La crisis socio-ambiental global ha estimulado el desarrollo de formas innovadoras de poner el conocimiento al servicio de la sostenibilidad del desarrollo humano. Eso es necesario, por ejemplo, para fomentar prácticas productivas más armoniosas con las limitaciones de los sistemas ambientales; generar formas de organización productiva correspondientes al carácter innovador de esas prácticas, e identificar sus vínculos de afinidad y conflicto con el pensamiento económico dominante.

Entre nosotros, esto se vincula a los conflictos asociados a la transformación de la naturaleza en capital natural, y al que tiene lugar entre los sectores económicos que procuran agregar valor a recursos naturales como el agua y la biodiversidad, y aquellos cuya prosperidad ha dependido del acceso a menudo gratuito a los ecosistemas que proveen esos recursos. Encarar estos conflictos demanda un marco de referencia para orientar la asignación de recursos escasos entre fines múltiples y excluyentes en la lucha por la sostenibilidad del desarrollo humano.

En esto es necesario partir de que, siendo el ambiente el producto de las interacciones entre la sociedad y su entorno natural, quien aspire a un ambiente distinto deberá contribuir a la construcción de una sociedad diferente. Así, una economía de la sostenibilidad debe encarar el hecho de que los modelos económicos y empresariales dominantes no fueron diseñados para los tiempos en que vivimos.

Lo ambiental, en efecto, constituye un eje de organización cultural finalmente inasimilable por las estructuras de gestión del conocimiento creadas entre 1850 y 1950 para garantizar el crecimiento económico sostenido, y no la sostenibilidad del desarrollo humano. La crisis ambiental, sin embargo, demanda una gestión del conocimiento capaz de vinculare de modo nuevo con la gestión la de los procesos de producción material.

Así, una economía ambiental no puede asumir a la naturaleza como capital natural, ni a los elementos naturales como recursos gratuitos para actividades productivas. Lo que hace de la biodiversidad un recurso, por ejemplo, es el trabajo socialmente organizado para su aprovechamiento.  Si ese trabajo tiene un carácter extractivo, destruye más valor del que agrega.  Si se orienta hacia el manejo de los ecosistemas para preservar y fomentar su capacidad para sostener una biodiversidad abundante, el valor agregado resulta mucho mayor.  
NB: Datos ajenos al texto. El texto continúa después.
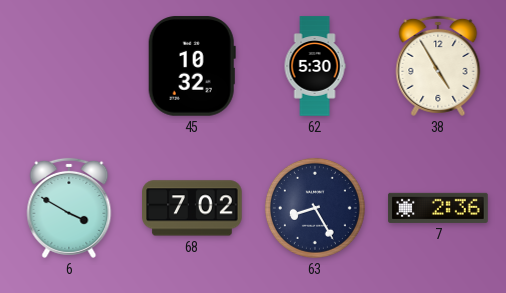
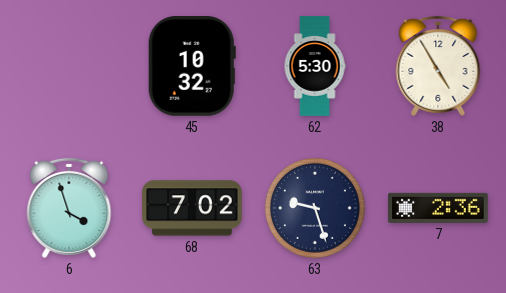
6: 3:50 -> 3:57
63: 8:25 -> 9:27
Esto significa que el desafío mayor de una transición entre economías finalmente antagónicas radica en fomentar el capital natural mediante el fomento del capital social. Aquí se trata, en breve, de escoger entre los inconvenientes de una tasa de ganancia menor, o los de la destruir la capacidad de la naturaleza para proveer las condiciones que hacen posible cualquier producción.
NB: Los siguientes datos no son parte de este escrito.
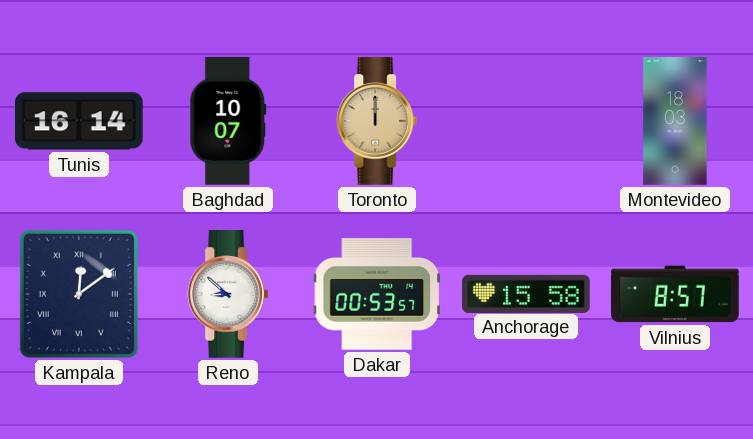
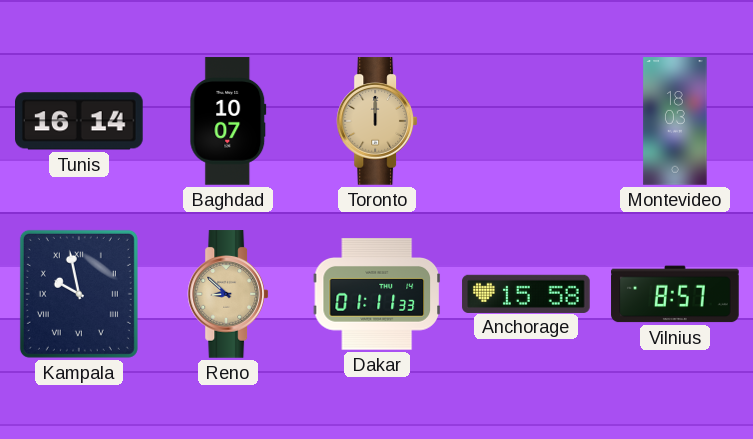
Kampala: 12:09 -> 9:58
Reno dial: white -> champagne
Dakar: 00:53 -> 01:11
Para que esto sea un problema político debe ser primero un problema cultural, pues la política, a fin de cuentas, siempre es cultura en acto. La economía que necesitamos será la de la sostenibilidad, o no será. Cuando lleguemos a esa meta nuestros problemas de hoy se verán reducidos en lo más sencillo a cucos para asustar niños, y como el último capítulo en la historia de la barbarie, en lo más complejo del quehacer de los filósofos.